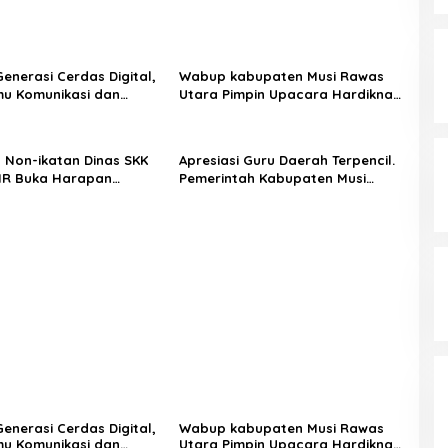
enerasi Cerdas Digital,
Wabup kabupaten Musi Rawas
mu Komunikasi dan
Utara Pimpin Upacara Hardiknas
niversitas Pamulang
2026, Pentingnya Pendidikan
asikan Bahaya
Berkualitas dan berakhlak
masi AI dan Hate Speech
 Non-ikatan Dinas SKK
Apresiasi Guru Daerah Terpencil.
hlas Jawilan
HR Buka Harapan
Pemerintah Kabupaten Musi
 Muda PALI
Rawas Utara memberi Insentif
Tambahan
enerasi Cerdas Digital,
Wabup kabupaten Musi Rawas
mu Komunikasi dan
Utara Pimpin Upacara Hardiknas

§

Return the data above in its exact wording, with none of the pictures.

# EXERCISE SOLUTION:
enerasi Cerdas Digital,
Wabup kabupaten Musi Rawas
mu Komunikasi dan
Utara Pimpin Upacara Hardiknas
niversitas Pamulang
2026, Pentingnya Pendidikan
asikan Bahaya
Berkualitas dan berakhlak
masi AI dan Hate Speech
 Non-ikatan Dinas SKK
Apresiasi Guru Daerah Terpencil.
hlas Jawilan
HR Buka Harapan
Pemerintah Kabupaten Musi
 Muda PALI
Rawas Utara memberi Insentif
Tambahan
enerasi Cerdas Digital,
Wabup kabupaten Musi Rawas
mu Komunikasi dan
Utara Pimpin Upacara Hardiknas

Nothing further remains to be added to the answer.